Task description: Images are to be omitted, and the rest of the records reproduced exactly.

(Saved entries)
- - - - -

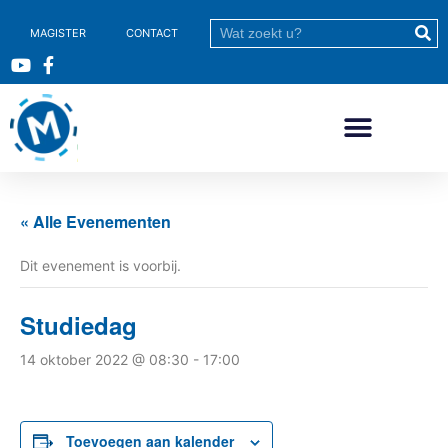
MAGISTER
CONTACT
« Alle Evenementen
Dit evenement is voorbij.
Studiedag
14 oktober 2022 @ 08:30
-
17:00
Toevoegen aan kalender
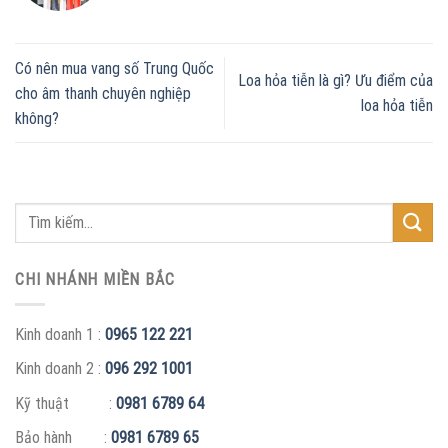
Có nên mua vang số Trung Quốc
Loa hỏa tiễn là gì? Ưu điểm của
cho âm thanh chuyên nghiệp
loa hỏa tiễn
không?
CHI NHÁNH MIỀN BẮC
Kinh doanh 1 :
0965 122 221
Kinh doanh 2 :
096 292 1001
Kỹ thuật :
0981 6789 64
Bảo hành :
0981 6789 65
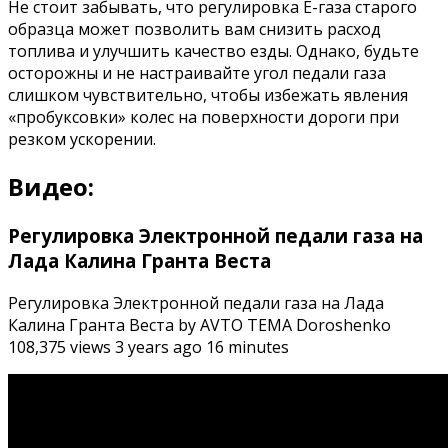
Не стоит забывать, что регулировка Е-газа старого
образца может позволить вам снизить расход
топлива и улучшить качество езды. Однако, будьте
осторожны и не настраивайте угол педали газа
слишком чувствительно, чтобы избежать явления
«пробуксовки» колес на поверхности дороги при
резком ускорении.
Видео:
Регулировка Электронной педали газа на
Лада Калина Гранта Веста
Регулировка Электронной педали газа на Лада
Калина Гранта Веста by АVТО ТЕМА Doroshenko
108,375 views 3 years ago 16 minutes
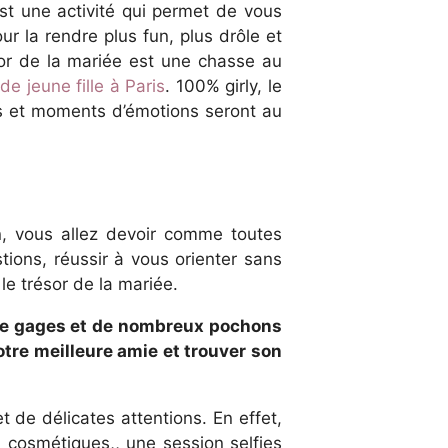
est une activité qui permet de vous
r la rendre plus fun, plus drôle et
sor de la mariée est une chasse au
e jeune fille à Paris
. 100% girly, le
es et moments d’émotions seront au
n, vous allez devoir comme toutes
ions, réussir à vous orienter sans
le trésor de la mariée.
s de gages et de nombreux pochons
votre meilleure amie et trouver son
de délicates attentions. En effet,
 cosmétiques,, une session selfies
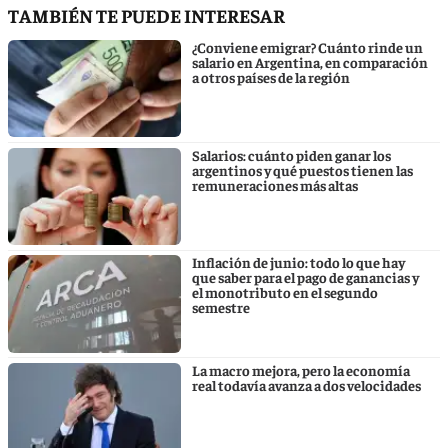
TAMBIÉN TE PUEDE INTERESAR
¿Conviene emigrar? Cuánto rinde un
salario en Argentina, en comparación
a otros países de la región
Salarios: cuánto piden ganar los
argentinos y qué puestos tienen las
remuneraciones más altas
Inflación de junio: todo lo que hay
que saber para el pago de ganancias y
el monotributo en el segundo
semestre
La macro mejora, pero la economía
real todavía avanza a dos velocidades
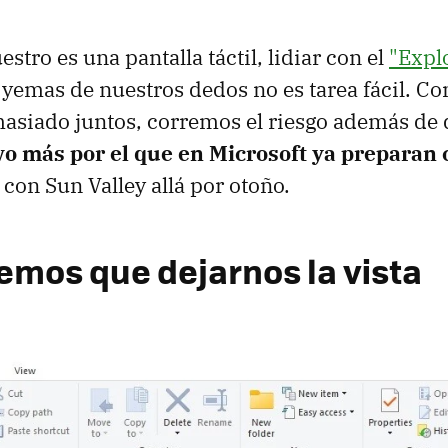
estro es una pantalla táctil, lidiar con el
"Expl
 yemas de nuestros dedos no es tarea fácil. Co
siado juntos, corremos el riesgo además de d
o más por el que en Microsoft ya preparan
con Sun Valley allá por otoño.
emos que dejarnos la vista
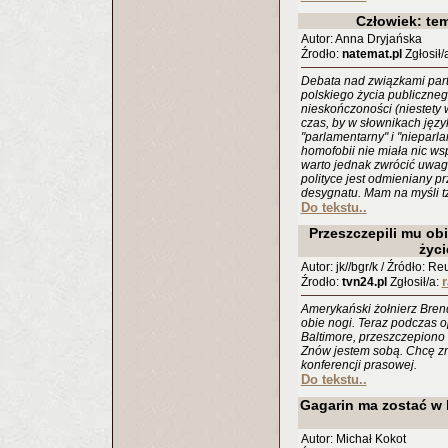
Człowiek: te
Autor: Anna Dryjańska
Źrodło:
natemat.pl
Zgłosił/
Debata nad związkami part
polskiego życia publiczneg
nieskończoności (niestety 
czas, by w słownikach języ
"parlamentarny" i "niepar
homofobii nie miała nic ws
warto jednak zwrócić uwagę
polityce jest odmieniany p
desygnatu. Mam na myśli tz
Do tekstu..
Przeszczepili mu ob
życ
Autor: jk//bgr/k / Źródło: Re
Źrodło:
tvn24.pl
Zgłosił/a:
Amerykański żołnierz Brend
obie nogi. Teraz podczas o
Baltimore, przeszczepiono
Znów jestem sobą. Chcę zn
konferencji prasowej.
Do tekstu..
Gagarin ma zostać w k
Autor: Michał Kokot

- - - - -

Answer to the exercise:
MAGISTER
CONTACT
« Alle Evenementen
Dit evenement is voorbij.
Studiedag
14 oktober 2022 @ 08:30
-
17:00
Toevoegen aan kalender
Có nên mua vang số Trung Quốc
Loa hỏa tiễn là gì? Ưu điểm của
cho âm thanh chuyên nghiệp
loa hỏa tiễn
không?
CHI NHÁNH MIỀN BẮC
Kinh doanh 1 :
0965 122 221
Kinh doanh 2 :
096 292 1001
Kỹ thuật :
0981 6789 64
Bảo hành :
0981 6789 65
Не стоит забывать, что регулировка Е-газа старого
образца может позволить вам снизить расход
топлива и улучшить качество езды. Однако, будьте
осторожны и не настраивайте угол педали газа
слишком чувствительно, чтобы избежать явления
«пробуксовки» колес на поверхности дороги при
резком ускорении.
Видео:
Регулировка Электронной педали газа на
Лада Калина Гранта Веста
Регулировка Электронной педали газа на Лада
Калина Гранта Веста by АVТО ТЕМА Doroshenko
108,375 views 3 years ago 16 minutes
est une activité qui permet de vous
r la rendre plus fun, plus drôle et
sor de la mariée est une chasse au
e jeune fille à Paris
. 100% girly, le
es et moments d’émotions seront au
n, vous allez devoir comme toutes
ions, réussir à vous orienter sans
le trésor de la mariée.
s de gages et de nombreux pochons
votre meilleure amie et trouver son
de délicates attentions. En effet,
 cosmétiques,, une session selfies
TAMBIÉN TE PUEDE INTERESAR
¿Conviene emigrar? Cuánto rinde un
salario en Argentina, en comparación
a otros países de la región
Salarios: cuánto piden ganar los
argentinos y qué puestos tienen las
remuneraciones más altas
Inflación de junio: todo lo que hay
que saber para el pago de ganancias y
el monotributo en el segundo
semestre
La macro mejora, pero la economía
real todavía avanza a dos velocidades
estro es una pantalla táctil, lidiar con el
"Expl
 yemas de nuestros dedos no es tarea fácil. Co
siado juntos, corremos el riesgo además de d
o más por el que en Microsoft ya preparan
con Sun Valley allá por otoño.
emos que dejarnos la vista
Człowiek: te
Autor: Anna Dryjańska
Źrodło:
natemat.pl
Zgłosił/
Debata nad związkami part
polskiego życia publiczneg
nieskończoności (niestety 
czas, by w słownikach języ
"parlamentarny" i "niepar
homofobii nie miała nic ws
warto jednak zwrócić uwagę
polityce jest odmieniany p
desygnatu. Mam na myśli tz
Do tekstu..
Przeszczepili mu ob
życ
Autor: jk//bgr/k / Źródło: Re
Źrodło:
tvn24.pl
Zgłosił/a:
Amerykański żołnierz Brend
obie nogi. Teraz podczas o
Baltimore, przeszczepiono
Znów jestem sobą. Chcę zn
konferencji prasowej.
Do tekstu..
Gagarin ma zostać w k
Autor: Michał Kokot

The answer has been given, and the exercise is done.